Page-level text extractions
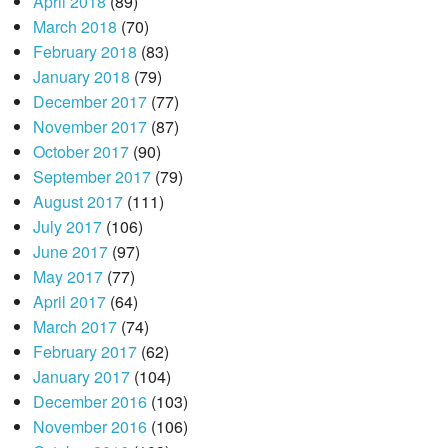
April 2018
(89)
March 2018
(70)
February 2018
(83)
January 2018
(79)
December 2017
(77)
November 2017
(87)
October 2017
(90)
September 2017
(79)
August 2017
(111)
July 2017
(106)
June 2017
(97)
May 2017
(77)
April 2017
(64)
March 2017
(74)
February 2017
(62)
January 2017
(104)
December 2016
(103)
November 2016
(106)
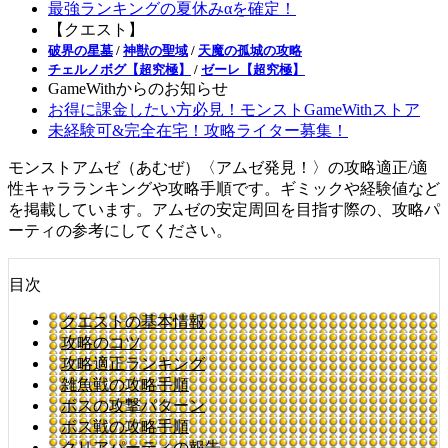
最強ランキングの夏休みαを確定！
【クエスト】
破界の星墓
/
神獣の聖域
/
天魔の孤城の攻略
チェルノボグ【超究極】
/
ゼーレ【超究極】
GameWithからのお知らせ
お得に課金したい方必見！モンストGameWithストア
未経験可&完全在宅！攻略ライター募集！
モンストアムゼ（あむぜ）〈アムゼ発見！〉の攻略適正/適
性キャラランキングや攻略手順です。ギミックや経験値など
を掲載しています。アムゼの安定周回を目指す際の、攻略パ
ーティの参考にしてください。
目次
クエストの基本情報
攻略のコツ
攻略適正ランキング
雑魚戦の攻略手順
ボスの攻撃パターン
ボス戦の攻略手順
クリアパーティの報告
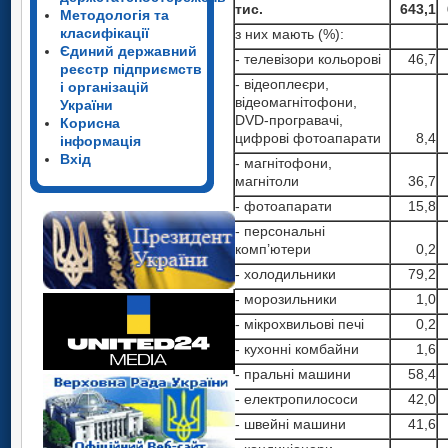
тис.
643,1
Методологія та
класифікації
з них мають (%):
Єдиний державний
- телевізори кольорові
46,7
реєстр підприємств
- відеоплеєри,
і організацій
відеомагнітофони,
України
DVD-програвачі,
Корисна
цифрові фотоапарати
8,4
інформація
Вхід
- магнітофони,
магнітоли
36,7
- фотоапарати
15,8
- персональні
комп’ютери
0,2
- холодильники
79,2
- морозильники
1,0
- мікрохвильові печі
0,2
- кухонні комбайни
1,6
- пральні машини
58,4
- електропилососи
42,0
- швейні машини
41,6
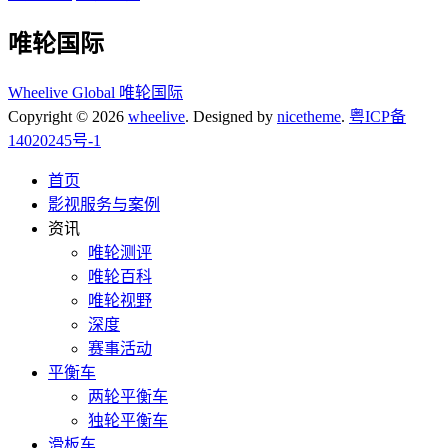
唯轮国际
Wheelive Global 唯轮国际
Copyright © 2026
wheelive
. Designed by
nicetheme
.
粤ICP备
14020245号-1
首页
影视服务与案例
资讯
唯轮测评
唯轮百科
唯轮视野
深度
赛事活动
平衡车
两轮平衡车
独轮平衡车
滑板车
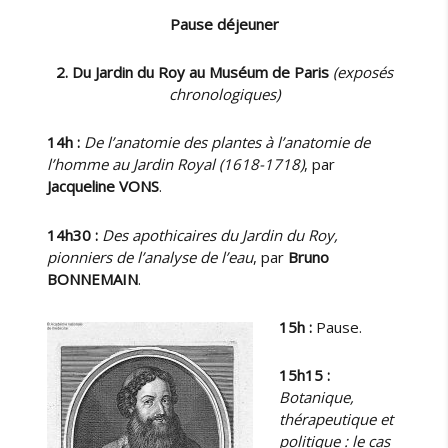
Pause déjeuner
2. Du Jardin du Roy au Muséum de Paris
(exposés
chronologiques)
14h :
De l’anatomie des plantes à l’anatomie de
l’homme au Jardin Royal (1618-1718)
, par
Jacqueline VONS
.
14h30 :
Des apothicaires du Jardin du Roy,
pionniers de l’analyse de l’eau
, par
Bruno
BONNEMAIN
.
15h :
Pause.
15h15 :
Botanique,
thérapeutique et
politique : le cas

▶ **PROBLEM TO SOLVE**
All lines above that include the word "Jardin" should be located and copied.

▶ **RESPONSE TO THE TASK**
2. Du Jardin du Roy au Muséum de Paris
l’homme au Jardin Royal (1618-1718)
Des apothicaires du Jardin du Roy,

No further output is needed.